# D2G USB Host?



## Blunderbuss (Aug 24, 2011)

So I recently stumbled across the fact that the original Droid can be a USB host! Does anyone know if this is possible for the D2G? It looks like the droid hack requires a custom cable. Yes I have googled this, but I haven't had time to really dig around and I'm wondering if anyone just happens to know the answer :wink2:


----------



## aceoyame (Jun 23, 2011)

Odds are it can too, I mean we do use sholes as a base for some things


----------



## Blunderbuss (Aug 24, 2011)

So what are the steps to figuring this out?
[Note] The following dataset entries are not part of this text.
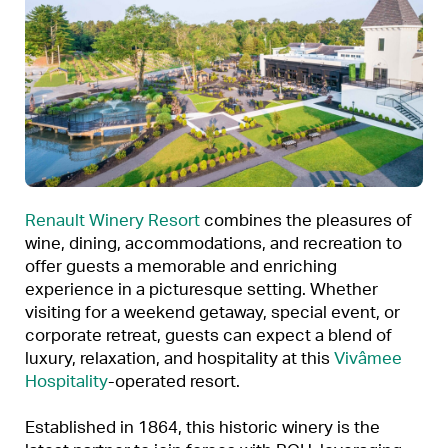
Renault Winery Resort
combines the pleasures of
wine, dining, accommodations, and recreation to
offer guests a memorable and enriching
experience in a picturesque setting. Whether
visiting for a weekend getaway, special event, or
corporate retreat, guests can expect a blend of
luxury, relaxation, and hospitality at this
Vivâmee
Hospitality
-operated resort.
Established in 1864, this historic winery is the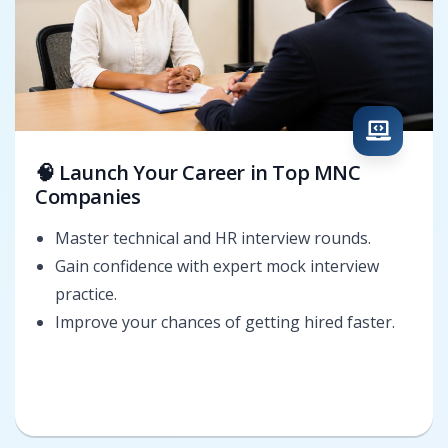
🧠 Launch Your Career in Top MNC
Companies
Master technical and HR interview rounds.
Gain confidence with expert mock interview
practice.
Improve your chances of getting hired faster.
I could make up a usb host cable (perhaps more than one) using the instructions I found and mail them to devs. However, you can also buy them, and perhaps it would be best if there was a standard option for people? I'm pretty interested in this! I think it would be a fantastic feature to add to an already very capable global device. Just imaging being able to read your usb external hard-drive and email files off it whenever you have your phone on you! :grin2:


----------



## bikedude880 (Jun 18, 2011)

. . . . .


----------



## eMWu (Jul 12, 2011)

If anyone's got a cable ready, please give this app a try: https://market.android.com/details?id=hu.sztupy.android.usbhostcontroller (root required) and post the result!


----------



## holy_alien (Oct 21, 2011)

ok... so, do we have any news about this?


----------